518 Project Notes

Stat 518 - Fall 1999 - Project Notes

UNDER CONSTRUCTION! What distribution does the data look like?

What Distribution Does the Data Look Like?

The whole idea of the simulation study is to generate data that looks just like your real data, but that we know what the true population looks like. This way we know for the "fake data" whether the null hypothesis is really true or not, and we can thus estimate the alpha level and powers that the tests you are using should have on data like yours. Remember that because with your data we don't know if the null hypothesis is true or not, we don't know if really should be accepting or rejecting. The simulation studies will thus give us an idea of how much we can trust the conclusions you came to when you did the tests on your data.

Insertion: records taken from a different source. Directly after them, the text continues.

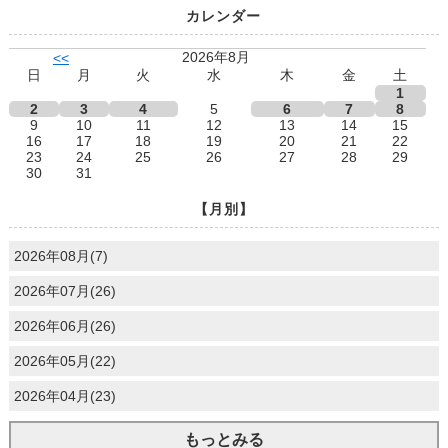
カレンダー
2026年8月
<<
日
月
火
水
木
金
土
1
2
3
4
5
6
7
8
9
10
11
12
13
14
15
16
17
18
19
20
21
22
23
24
25
26
27
28
29
30
31
【月別】
2026年08月(7)
2026年07月(26)
2026年06月(26)
2026年05月(22)
2026年04月(23)
もっとみる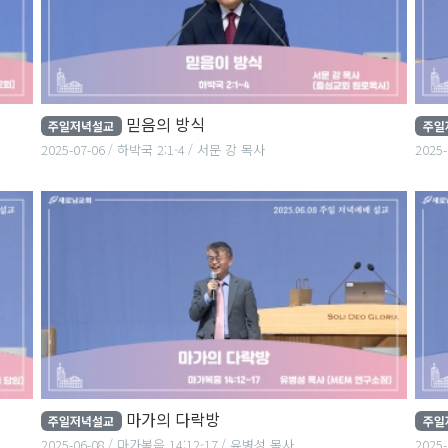
믿음의 방식
주일저녁설교
주일
2025-07-06
하박국 2:1-4
서문 강 목사
2025-
마가의 다락방
주일저녁설교
주일
2025-06-08
마가복음 14:12-17
유병성 목사
2025-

The first step then is to find out what distribution your data looks like it comes from. In describing your data in the earlier sections you probably should have done a q-q plot, and either a histogram or a box plot (or both). There are four main possibilities that will be addressed below:

1) Your data looks normal: the q-q plot looks very good.
2) Your data non-normal but unbounded: your data doesn't seem to have a sharp drop off on the lower end (like a chi-square) or on both ends (like a uniform), but it isn't exactly normal. Instead it is skewed (the historgram or box-plot leans one way or the other) or it has either heavy or light tails (the q-q plot makes an S shape).
3) Your data is bounded below: for example the values start from zero and go up from there.
4) Your data is bounded above and below: for example your data may be bounded between 0 and 100 because it is made up of percentages.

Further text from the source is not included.